In an interesting publication from February 2016, The Bureau of Labor Statistics provides real data on a number of key nonprofit sector features including employment, and wages. The report, among other things, offers a look at how nonprofit jobs are distributed geographically and what proportion of the jobs in particular fields are nonprofit.
For long it has been difficult to obtain good macro data on the nonprofit sector, one of the most vibrant and essential segments of the U.S. economy. However, thanks to researchers at the Johns Hopkins University and the Urban Institute working with BLS, we are now beginning to get a greater sense of the economic landscape of the sector. The report concentrates on the period 2007-2012, and some key findings include:
- Nonprofit employment increased every year during the 2007–12 review period (even during the 2007–09 recession). Over this period, nonprofit employment increased 8.5 percent, from 10.5 million jobs to 11.4 million jobs.
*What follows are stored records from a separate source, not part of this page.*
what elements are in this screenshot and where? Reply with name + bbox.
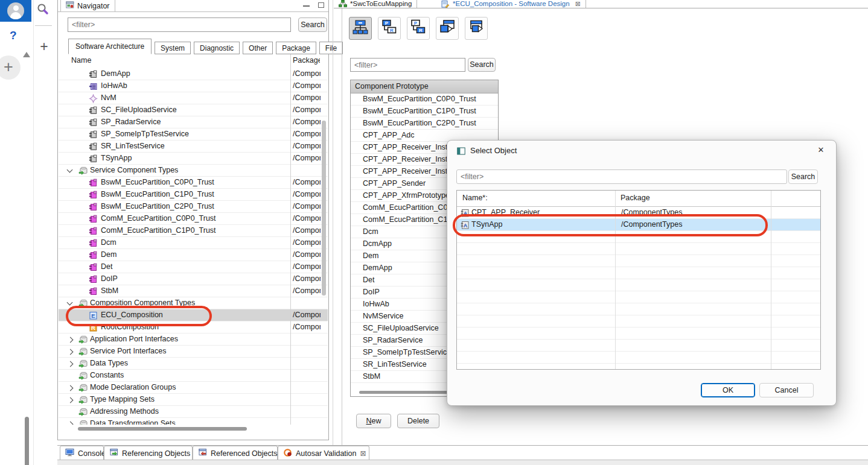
tree-row-application-port-interfaces[interactable]: Application Port Interfaces <box>59 334 328 346</box>
tree-row-tsynapp[interactable]: TSynApp/ComponentTypes <box>59 153 328 165</box>
navigator-search-button[interactable]: Search <box>298 17 327 32</box>
application-type-icon: A <box>461 209 469 217</box>
plus-icon[interactable]: + <box>37 39 51 54</box>
search-icon[interactable] <box>36 2 49 16</box>
collapse-arrow-icon[interactable] <box>23 52 30 57</box>
expander-icon[interactable] <box>68 422 74 425</box>
tree-row-comm-ecucpartition-c1p0-trust[interactable]: sComM_EcucPartition_C1P0_Trust/Component… <box>59 225 328 237</box>
editor-tab-ecu-composition-software-design[interactable]: *ECU_Composition - Software Design⊠ <box>436 0 586 8</box>
tab-system[interactable]: System <box>155 42 191 54</box>
component-prototype-header: Component Prototype <box>351 80 498 93</box>
prototype-row-bswm-ecucpartition-c1p0-trust[interactable]: BswM_EcucPartition_C1P0_Trust <box>351 106 498 118</box>
cancel-button[interactable]: Cancel <box>759 383 814 397</box>
expander-icon[interactable] <box>67 167 73 173</box>
dialog-row-cpt-app-receiver[interactable]: ACPT_APP_Receiver/ComponentTypes <box>457 207 820 219</box>
tree-row-dem[interactable]: sDem/ComponentTypes <box>59 249 328 261</box>
tree-row-sp-someiptptestservice[interactable]: SP_SomeIpTpTestService/ComponentTypes <box>59 128 328 141</box>
expander-icon[interactable] <box>68 397 74 403</box>
view-tab-referenced-objects[interactable]: Referenced Objects <box>193 446 278 460</box>
view-tab-autosar-validation[interactable]: Autosar Validation⊠ <box>278 446 369 460</box>
open-diagram-button[interactable] <box>436 17 459 40</box>
package-column-header[interactable]: Package <box>293 56 320 65</box>
expander-icon[interactable] <box>68 385 74 391</box>
name-column-header[interactable]: Name <box>71 56 91 65</box>
tab-close-icon[interactable]: ⊠ <box>360 449 366 458</box>
bottom-strip <box>57 460 868 465</box>
account-button[interactable] <box>0 0 31 22</box>
provider-requester-view-button[interactable]: PR <box>378 17 401 40</box>
new-button[interactable]: New <box>356 414 391 428</box>
tree-row-service-port-interfaces[interactable]: Service Port Interfaces <box>59 346 328 358</box>
dialog-row-tsynapp[interactable]: ATSynApp/ComponentTypes <box>457 219 820 231</box>
expander-icon[interactable] <box>67 300 73 306</box>
composition-hierarchy-button[interactable] <box>349 17 372 40</box>
tab-close-icon[interactable]: ⊠ <box>575 0 581 7</box>
expander-icon[interactable] <box>68 349 74 355</box>
help-icon[interactable]: ? <box>10 29 22 43</box>
view-tab-console[interactable]: Console <box>60 446 104 460</box>
tree-row-sr-lintestservice[interactable]: SR_LinTestService/ComponentTypes <box>59 141 328 153</box>
tree-row-demapp[interactable]: DemApp/ComponentTypes <box>59 68 328 80</box>
tree-row-sc-fileuploadservice[interactable]: SC_FileUploadService/ComponentTypes <box>59 104 328 116</box>
tab-other[interactable]: Other <box>243 42 273 54</box>
panel-sash[interactable] <box>333 0 333 445</box>
expander-icon[interactable] <box>68 361 74 367</box>
tree-row-stbm[interactable]: sStbM/ComponentTypes <box>59 285 328 297</box>
maximize-icon[interactable] <box>318 2 324 8</box>
prototype-filter-input[interactable] <box>350 58 465 72</box>
add-button[interactable]: + <box>0 55 21 80</box>
tree-row-dcm[interactable]: sDcm/ComponentTypes <box>59 237 328 249</box>
minimize-icon[interactable] <box>303 5 310 7</box>
dialog-filter-input[interactable] <box>456 169 787 184</box>
tree-row-iohwab[interactable]: IoHwAb/ComponentTypes <box>59 80 328 92</box>
delete-button[interactable]: Delete <box>397 414 439 428</box>
navigator-filter-input[interactable] <box>68 17 291 32</box>
tree-row-sp-radarservice[interactable]: SP_RadarService/ComponentTypes <box>59 116 328 128</box>
tree-row-mode-declaration-groups[interactable]: Mode Declaration Groups <box>59 382 328 394</box>
dialog-package-column-header[interactable]: Package <box>621 194 650 202</box>
dialog-row-package: /ComponentTypes <box>621 219 682 230</box>
dialog-search-button[interactable]: Search <box>788 169 818 184</box>
dialog-close-icon[interactable]: ✕ <box>813 144 829 156</box>
tree-row-data-types[interactable]: Data Types <box>59 358 328 370</box>
tree-row-data-transformation-sets[interactable]: Data Transformation Sets <box>59 418 328 425</box>
swdesign-icon <box>441 0 450 9</box>
tree-row-bswm-ecucpartition-c0p0-trust[interactable]: sBswM_EcucPartition_C0P0_Trust/Component… <box>59 177 328 189</box>
navigator-view-tab[interactable]: Navigator <box>60 0 115 11</box>
tree-row-det[interactable]: sDet/ComponentTypes <box>59 261 328 273</box>
tab-file[interactable]: File <box>319 42 343 54</box>
tree-row-addressing-methods[interactable]: Addressing Methods <box>59 406 328 418</box>
expander-icon[interactable] <box>68 337 74 343</box>
root-icon: R <box>89 323 98 332</box>
tree-row-type-mapping-sets[interactable]: Type Mapping Sets <box>59 394 328 406</box>
navigator-horizontal-scrollbar[interactable] <box>78 427 247 431</box>
tree-row-comm-ecucpartition-c0p0-trust[interactable]: sComM_EcucPartition_C0P0_Trust/Component… <box>59 213 328 225</box>
tab-package[interactable]: Package <box>276 42 316 54</box>
prototype-search-button[interactable]: Search <box>468 58 496 72</box>
open-subdiagram-button[interactable] <box>465 17 488 40</box>
tree-row-rootcomposition[interactable]: RRootComposition/ComponentTypes <box>59 321 328 334</box>
tree-row-constants[interactable]: Constants <box>59 370 328 382</box>
tree-row-bswm-ecucpartition-c2p0-trust[interactable]: sBswM_EcucPartition_C2P0_Trust/Component… <box>59 201 328 213</box>
ok-button[interactable]: OK <box>701 383 755 397</box>
dialog-empty-row <box>457 352 820 364</box>
tree-row-package: /ComponentTypes <box>293 68 321 80</box>
tree-row-nvm[interactable]: NvM/ComponentTypes <box>59 92 328 104</box>
tree-row-label: Data Types <box>90 358 128 369</box>
navigator-vertical-scrollbar[interactable] <box>322 121 326 296</box>
tree-row-doip[interactable]: sDoIP/ComponentTypes <box>59 273 328 285</box>
tab-software-architecture[interactable]: Software Architecture <box>68 39 152 54</box>
left-scrollbar-thumb[interactable] <box>25 417 29 465</box>
tab-diagnostic[interactable]: Diagnostic <box>194 42 240 54</box>
provider-requester-alt-view-button[interactable]: PR <box>407 17 430 40</box>
tree-row-composition-component-types[interactable]: Composition Component Types <box>59 297 328 309</box>
tree-row-service-component-types[interactable]: Service Component Types <box>59 165 328 177</box>
editor-tab-swctoecumapping[interactable]: *SwcToEcuMapping <box>334 0 417 8</box>
tree-row-package: /ComponentTypes <box>293 213 321 224</box>
prototype-row-bswm-ecucpartition-c0p0-trust[interactable]: BswM_EcucPartition_C0P0_Trust <box>351 93 498 106</box>
tree-row-ecu-composition[interactable]: EECU_Composition/ComponentTypes <box>59 309 328 321</box>
tree-row-bswm-ecucpartition-c1p0-trust[interactable]: sBswM_EcucPartition_C1P0_Trust/Component… <box>59 189 328 201</box>
dialog-name-column-header[interactable]: Name*: <box>462 194 488 202</box>
view-tab-referencing-objects[interactable]: Referencing Objects <box>104 446 193 460</box>
prototype-row-bswm-ecucpartition-c2p0-trust[interactable]: BswM_EcucPartition_C2P0_Trust <box>351 118 498 130</box>
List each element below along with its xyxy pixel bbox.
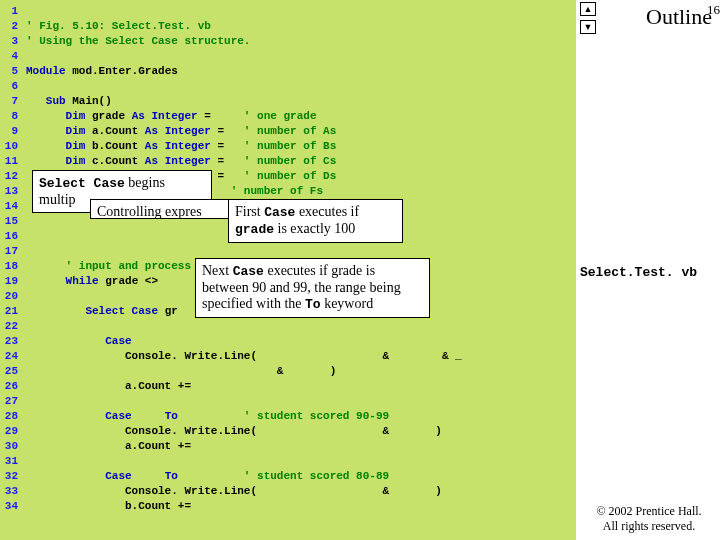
up-arrow-icon: ▲: [584, 4, 593, 14]
callout-text: To: [305, 297, 321, 312]
code-token: grade: [85, 110, 131, 122]
callout-text: executes if grade is: [264, 263, 375, 278]
lineno: 27: [0, 394, 22, 409]
callout-text: multip: [39, 192, 76, 207]
lineno: 25: [0, 364, 22, 379]
lineno: 32: [0, 469, 22, 484]
callout-text: Select Case: [39, 176, 125, 191]
callout-text: specified with the: [202, 296, 305, 311]
lineno: 22: [0, 319, 22, 334]
code-token: & ): [257, 425, 442, 437]
lineno: 8: [0, 109, 22, 124]
code-line: ' input and process: [26, 260, 191, 272]
lineno: 3: [0, 34, 22, 49]
line-number-gutter: 1 2 3 4 5 6 7 8 9 10 11 12 13 14 15 16 1…: [0, 0, 22, 514]
code-token: ' one grade: [217, 110, 316, 122]
code-token: Dim: [26, 110, 85, 122]
code-token: As Integer: [132, 110, 198, 122]
lineno: 17: [0, 244, 22, 259]
lineno: 21: [0, 304, 22, 319]
code-token: =: [198, 110, 218, 122]
code-token: & ): [26, 365, 336, 377]
lineno: 14: [0, 199, 22, 214]
callout-text: between 90 and 99, the range being: [202, 280, 401, 295]
lineno: 26: [0, 379, 22, 394]
code-area: 1 2 3 4 5 6 7 8 9 10 11 12 13 14 15 16 1…: [0, 0, 576, 540]
lineno: 20: [0, 289, 22, 304]
code-token: ' number of Fs: [217, 185, 323, 197]
callout-text: executes if: [295, 204, 359, 219]
nav-up-button[interactable]: ▲: [580, 2, 596, 16]
lineno: 1: [0, 4, 22, 19]
code-token: Console. Write.Line(: [26, 485, 257, 497]
lineno: 24: [0, 349, 22, 364]
code-line: ' Using the Select Case structure.: [26, 35, 250, 47]
code-token: =: [211, 125, 231, 137]
copyright-label: © 2002 Prentice Hall. All rights reserve…: [582, 504, 716, 534]
code-token: grade <>: [99, 275, 165, 287]
code-token: Module: [26, 65, 66, 77]
callout-text: keyword: [321, 296, 374, 311]
code-token: Case: [26, 410, 132, 422]
lineno: 15: [0, 214, 22, 229]
lineno: 29: [0, 424, 22, 439]
outline-title: Outline: [646, 4, 712, 30]
code-token: c.Count: [85, 155, 144, 167]
callout-first-case: First Case executes if grade is exactly …: [228, 199, 403, 243]
code-token: Select Case: [26, 305, 158, 317]
lineno: 23: [0, 334, 22, 349]
lineno: 2: [0, 19, 22, 34]
code-token: To: [132, 470, 178, 482]
code-token: Case: [26, 470, 132, 482]
code-token: & & _: [257, 350, 462, 362]
code-token: a.Count: [85, 125, 144, 137]
right-panel: ▲ ▼ 16 Outline Select.Test. vb © 2002 Pr…: [576, 0, 720, 540]
lineno: 4: [0, 49, 22, 64]
code-token: To: [132, 410, 178, 422]
lineno: 28: [0, 409, 22, 424]
code-token: =: [211, 170, 231, 182]
lineno: 11: [0, 154, 22, 169]
lineno: 34: [0, 499, 22, 514]
callout-text: Controlling expres: [97, 204, 202, 219]
code-token: =: [211, 140, 231, 152]
code-token: Dim: [26, 155, 85, 167]
code-line: ' Fig. 5.10: Select.Test. vb: [26, 20, 211, 32]
code-token: Console. Write.Line(: [26, 350, 257, 362]
lineno: 30: [0, 439, 22, 454]
code-token: ' student scored 80-89: [178, 470, 389, 482]
lineno: 18: [0, 259, 22, 274]
lineno: 5: [0, 64, 22, 79]
lineno: 33: [0, 484, 22, 499]
lineno: 16: [0, 229, 22, 244]
code-token: gr: [158, 305, 178, 317]
code-token: Sub: [26, 95, 66, 107]
lineno: 10: [0, 139, 22, 154]
callout-controlling-expression: Controlling expres: [90, 199, 230, 219]
code-token: As Integer: [145, 155, 211, 167]
code-token: ' number of Bs: [231, 140, 337, 152]
code-token: As Integer: [145, 125, 211, 137]
lineno: 6: [0, 79, 22, 94]
code-token: a.Count +=: [26, 380, 198, 392]
code-token: =: [211, 155, 231, 167]
code-token: While: [26, 275, 99, 287]
nav-down-button[interactable]: ▼: [580, 20, 596, 34]
lineno: 13: [0, 184, 22, 199]
callout-text: First: [235, 204, 264, 219]
callout-text: is exactly 100: [274, 221, 355, 236]
lineno: 7: [0, 94, 22, 109]
code-token: & ): [257, 485, 442, 497]
code-token: ' number of Cs: [231, 155, 337, 167]
code-token: b.Count +=: [26, 500, 198, 512]
code-token: ' number of As: [231, 125, 337, 137]
code-token: Console. Write.Line(: [26, 425, 257, 437]
lineno: 19: [0, 274, 22, 289]
code-token: b.Count: [85, 140, 144, 152]
code-token: Case: [26, 335, 132, 347]
down-arrow-icon: ▼: [584, 22, 593, 32]
callout-text: Case: [264, 205, 295, 220]
code-token: Dim: [26, 125, 85, 137]
code-token: a.Count +=: [26, 440, 198, 452]
code-token: ' number of Ds: [231, 170, 337, 182]
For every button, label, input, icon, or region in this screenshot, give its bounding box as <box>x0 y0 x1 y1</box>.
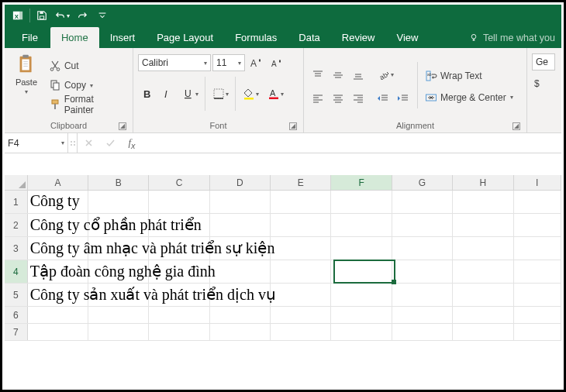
cell-F2[interactable] <box>331 214 392 236</box>
cell-I5[interactable] <box>514 284 561 306</box>
cell-A7[interactable] <box>28 324 88 340</box>
col-header-G[interactable]: G <box>392 175 453 190</box>
cell-G7[interactable] <box>392 324 453 340</box>
cell-I1[interactable] <box>514 191 561 213</box>
save-icon[interactable] <box>32 6 52 25</box>
tab-view[interactable]: View <box>385 27 429 48</box>
align-right-icon[interactable] <box>349 89 368 108</box>
col-header-C[interactable]: C <box>149 175 209 190</box>
cell-F7[interactable] <box>331 324 392 340</box>
wrap-text-button[interactable]: ab Wrap Text <box>423 67 516 84</box>
align-top-icon[interactable] <box>309 66 327 84</box>
cell-H3[interactable] <box>453 237 513 260</box>
cell-G2[interactable] <box>392 214 453 236</box>
copy-button[interactable]: Copy▾ <box>47 77 128 94</box>
cell-D4[interactable] <box>210 260 271 283</box>
cell-F3[interactable] <box>331 237 392 260</box>
paste-button[interactable]: Paste ▾ <box>9 51 43 119</box>
cut-button[interactable]: Cut <box>47 57 128 74</box>
formula-input[interactable] <box>143 133 561 153</box>
font-size-select[interactable]: 11▾ <box>212 54 245 71</box>
cell-D7[interactable] <box>210 324 271 340</box>
cell-I2[interactable] <box>514 214 561 236</box>
col-header-A[interactable]: A <box>28 175 88 190</box>
cell-E7[interactable] <box>271 324 331 340</box>
decrease-font-icon[interactable]: A <box>267 53 285 72</box>
align-middle-icon[interactable] <box>329 66 347 84</box>
cell-G5[interactable] <box>392 284 453 306</box>
format-painter-button[interactable]: Format Painter <box>47 96 128 113</box>
clipboard-launcher[interactable]: ◢ <box>119 122 126 130</box>
row-header-1[interactable]: 1 <box>5 191 28 213</box>
merge-center-button[interactable]: Merge & Center▾ <box>423 89 516 106</box>
borders-icon[interactable]: ▾ <box>209 84 232 103</box>
cell-A5[interactable]: Công ty sản xuất và phát triển dịch vụ <box>28 284 88 306</box>
cell-F6[interactable] <box>331 307 392 323</box>
tab-insert[interactable]: Insert <box>99 27 147 48</box>
cell-E2[interactable] <box>271 214 331 236</box>
col-header-E[interactable]: E <box>271 175 331 190</box>
col-header-B[interactable]: B <box>88 175 149 190</box>
underline-icon[interactable]: U▾ <box>178 84 202 103</box>
align-center-icon[interactable] <box>329 89 347 108</box>
cell-H5[interactable] <box>453 284 513 306</box>
cell-H1[interactable] <box>453 191 513 213</box>
tab-data[interactable]: Data <box>288 27 330 48</box>
cell-I6[interactable] <box>514 307 561 323</box>
alignment-launcher[interactable]: ◢ <box>513 122 520 130</box>
align-bottom-icon[interactable] <box>349 66 368 84</box>
cell-B7[interactable] <box>88 324 149 340</box>
cell-G6[interactable] <box>392 307 453 323</box>
cell-B1[interactable] <box>88 191 149 213</box>
cell-F4[interactable] <box>331 260 392 283</box>
cell-G1[interactable] <box>392 191 453 213</box>
spreadsheet-grid[interactable]: A B C D E F G H I 1 Công ty 2 Công ty cổ… <box>5 175 561 341</box>
font-name-select[interactable]: Calibri▾ <box>138 54 211 71</box>
cell-D2[interactable] <box>210 214 271 236</box>
select-all-corner[interactable] <box>5 175 28 190</box>
row-header-4[interactable]: 4 <box>5 260 28 283</box>
cell-A2[interactable]: Công ty cổ phần phát triển <box>28 214 88 236</box>
row-header-7[interactable]: 7 <box>5 324 28 340</box>
tab-formulas[interactable]: Formulas <box>224 27 288 48</box>
col-header-F[interactable]: F <box>331 175 392 190</box>
cell-I4[interactable] <box>514 260 561 283</box>
cell-B6[interactable] <box>88 307 149 323</box>
tab-home[interactable]: Home <box>50 27 99 48</box>
row-header-5[interactable]: 5 <box>5 284 28 306</box>
cell-A6[interactable] <box>28 307 88 323</box>
increase-indent-icon[interactable] <box>394 89 412 108</box>
cell-H7[interactable] <box>453 324 513 340</box>
row-header-6[interactable]: 6 <box>5 307 28 323</box>
cell-C6[interactable] <box>149 307 209 323</box>
tab-page-layout[interactable]: Page Layout <box>146 27 224 48</box>
currency-button[interactable]: $ <box>532 75 554 92</box>
customize-qat-icon[interactable] <box>92 6 112 25</box>
font-color-icon[interactable]: A▾ <box>264 84 287 103</box>
cell-E1[interactable] <box>271 191 331 213</box>
italic-icon[interactable]: I <box>158 84 177 103</box>
row-header-3[interactable]: 3 <box>5 237 28 260</box>
cell-H6[interactable] <box>453 307 513 323</box>
cell-A1[interactable]: Công ty <box>28 191 88 213</box>
cell-E5[interactable] <box>271 284 331 306</box>
cell-E3[interactable] <box>271 237 331 260</box>
cell-E6[interactable] <box>271 307 331 323</box>
cell-H4[interactable] <box>453 260 513 283</box>
cell-F1[interactable] <box>331 191 392 213</box>
cell-C1[interactable] <box>149 191 209 213</box>
redo-icon[interactable] <box>72 6 92 25</box>
cell-G4[interactable] <box>392 260 453 283</box>
col-header-H[interactable]: H <box>453 175 513 190</box>
cell-H2[interactable] <box>453 214 513 236</box>
cell-A3[interactable]: Công ty âm nhạc và phát triển sự kiện <box>28 237 88 260</box>
number-format-select[interactable]: Ge <box>532 53 555 70</box>
row-header-2[interactable]: 2 <box>5 214 28 236</box>
col-header-I[interactable]: I <box>514 175 561 190</box>
cell-G3[interactable] <box>392 237 453 260</box>
tab-file[interactable]: File <box>9 27 50 48</box>
cell-A4[interactable]: Tập đoàn công nghệ gia đình <box>28 260 88 283</box>
increase-font-icon[interactable]: A <box>247 53 265 72</box>
fill-color-icon[interactable]: ▾ <box>239 84 262 103</box>
tell-me-search[interactable]: Tell me what you <box>465 28 561 48</box>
- Total annual wages (not adjusted for inflation) increased from $421 billion in 2007 to $532 billion in 2012, a nominal increase of 26 percent.
- The steady growth in employment wages, and number of new organizations stands in contrast to the development taking place in the private sector, with employment declining by 3 percent over the period and nominal wages and the number of establishments growing significantly slower than in the nonprofit sector.